» What you should do: Could you copy every record exactly, leaving the pictures behind?

Transcribed page contents:
= Beginning of Section =
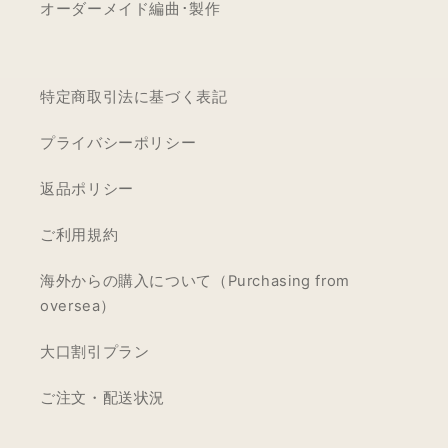
オーダーメイド編曲･製作
特定商取引法に基づく表記
プライバシーポリシー
返品ポリシー
ご利用規約
海外からの購入について（Purchasing from
oversea）
大口割引プラン
ご注文・配送状況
= End of Section =
» Completed task:
オーダーメイド編曲･製作
特定商取引法に基づく表記
プライバシーポリシー
返品ポリシー
ご利用規約
海外からの購入について（Purchasing from
oversea）
大口割引プラン
ご注文・配送状況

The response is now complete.